The versionner allow you to support former versions of your api. It provides several hooks to transform a request and a response to bring it to a certain version.

Eg: My service support v1 and v2, but internally, all the code supports only latest, which is v2. A request entering via a route with a versionner will follow this path : request at v1 -> route -> versionner: transforms a v1 request into a v2 request -> route handler| response at v1 <- versionner: transforms a v2 response into a v1 response <- route <-|

The service author defines the logic to transform a v1 request into a v2 request.

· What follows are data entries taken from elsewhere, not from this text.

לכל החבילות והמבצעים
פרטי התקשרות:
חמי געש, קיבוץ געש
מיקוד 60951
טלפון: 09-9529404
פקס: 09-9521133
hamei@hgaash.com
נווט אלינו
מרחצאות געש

The following hooks are provided:

• body hook: will take the current request body and return a transformed version
• body dict hook: similar to body, but act on the JSON deserialized dict body
• headers hook: will take the request headers and return a transformed version
• query string args: will take the request query string and return a transformed version
• response: will take the entire response object and return a transformed version
• response body dict: will take the response body dictionary and return a transformed version

How to define a versioner:

Versioners should inherit from the BaseVersioner class.

They should:

• define a static methos version_route that takes a route objet in parameter and inject the version into it
• define inner class named after supported versions and containing hooks definition. Eg:

class MyVersionner(versioning.BaseVersionner):
    @staticmethod
    def version_route(route):
        route.rule="/<rest_helper_version>"+route.rule

    class v2:
        pass

    class v1:
        def response_body_dict(self, response):
            v2_response["Myfield"] = "hardcoded back compatible field"

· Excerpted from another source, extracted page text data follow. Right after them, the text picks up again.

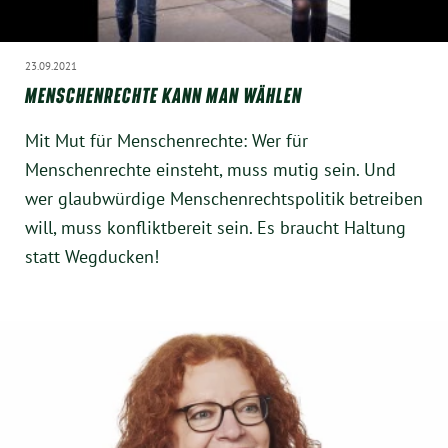
Instagram
23.09.2021
MENSCHENRECHTE KANN MAN WÄHLEN
Mit Mut für Menschenrechte: Wer für
Menschenrechte einsteht, muss mutig sein. Und
wer glaubwürdige Menschenrechtspolitik betreiben
will, muss konfliktbereit sein. Es braucht Haltung
statt Wegducken!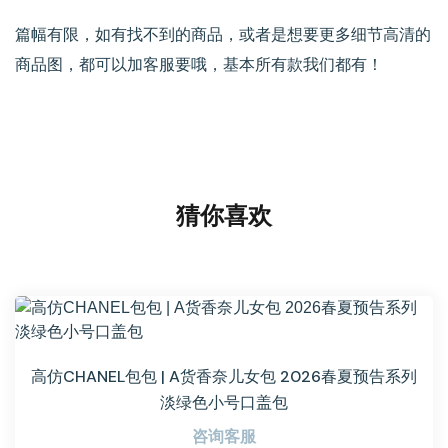
篇幅有限，如有找不到的商品，或者是想要更多细节高清的
商品图，都可以加客服要哦，基本所有款我们都有！
猜你喜欢
高仿CHANEL包包 | A货香奈儿女包 2026春夏预告系列
淡绿色小号口盖包
咨询客服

            return v2_response

Note that you only have to add the hooks that are useful to you. Complete list of hook:

def body(self, body):
def body_dict(self, body):
def response(self, response)
def headers(self, headers)
def query_string_args(self, query_string_args)
def response_body_dict(self, response_body_dict)

Url versioner

The url versionner is a commonly used versioner injecting the version at the root of the route:

class UrlRootVersionner(BaseVersionner):
    @staticmethod
    def version_route(route):
        route.rule="/<rest_helper_version>"+route.rule

By inheriting from it, you only have to define classes representing each version.

Exception handling

Routes all provide an exception_handler field that catches exceptions and respond appropriately.

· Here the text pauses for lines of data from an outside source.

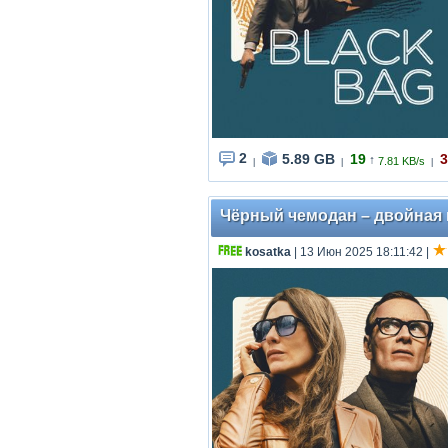
2
5.89 GB
19
3
↑
7.81 KB/s
|
|
|
Чёрный чемодан – двойная иг
kosatka
| 13 Июн 2025 18:11:42
|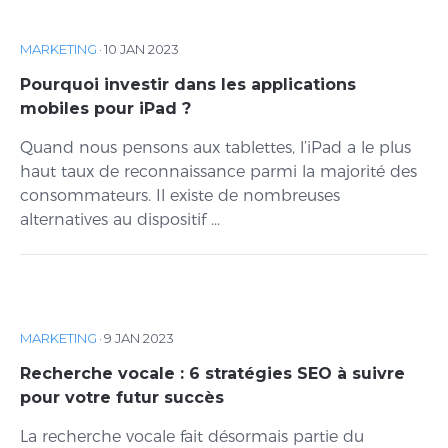
MARKETING
·
10 JAN 2023
Pourquoi investir dans les applications
mobiles pour iPad ?
Quand nous pensons aux tablettes, l’iPad a le plus
haut taux de reconnaissance parmi la majorité des
consommateurs. Il existe de nombreuses
alternatives au dispositif ...
MARKETING
·
9 JAN 2023
Recherche vocale : 6 stratégies SEO à suivre
pour votre futur succès
La recherche vocale fait désormais partie du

An exeption handler can be any callable taking exactly one parameter, the exception, and return a response. A basic exception handler is provided and will be used by default.

eg:

def common_exception_handler(ex):
    if isinstance(ex, rest_exceptions.NotFoundException):
        return responses.not_found()
    elif isinstance(ex, storage.PlatformNotFound):
        return responses.not_found("Platform not found.")
    elif isinstance(ex, exception.ExternalExceptionBase) or isinstance(ex, rest_exceptions.InvalidDataException):
        message = "".join(ex.args).replace("\\n", "\n")
        return responses.bad_request(message)
    elif isinstance(ex, exception.TransactionCheckFailedException):
        return responses.error(409, "Conflict", """
        The client expected the resource ({}) version to be {} but is actually is {}: the latest version
        of the resource must be used to modify it. Get the resource again before attempting to modify it.""".format(ex.resource_id, ex.sha_was_expected_to_be, ex.actual_sha))
    else:
        return responses.base_exception_handler(ex)

Not so verbose bindings

Rest-helper bindings leverage python3 syntax to be as light and close to their target as possible. Eg:

def get_platform(
        platform_name,
        asof:(as_of_date.AsOfDate,from_query_string),
        uag:from_header(header_field="User-Agent")=None
    ):

In the above example, platform_name would come from the route, asof would come from the query string and is to be deserialized into an as_of_date.AsOfDate object, uag come from the request header named "User-Agent". Both asof and uag are optional, uag is optional because it has a default value but asof is not: not passing the asof query string argument will result into a properly formatted 400 response.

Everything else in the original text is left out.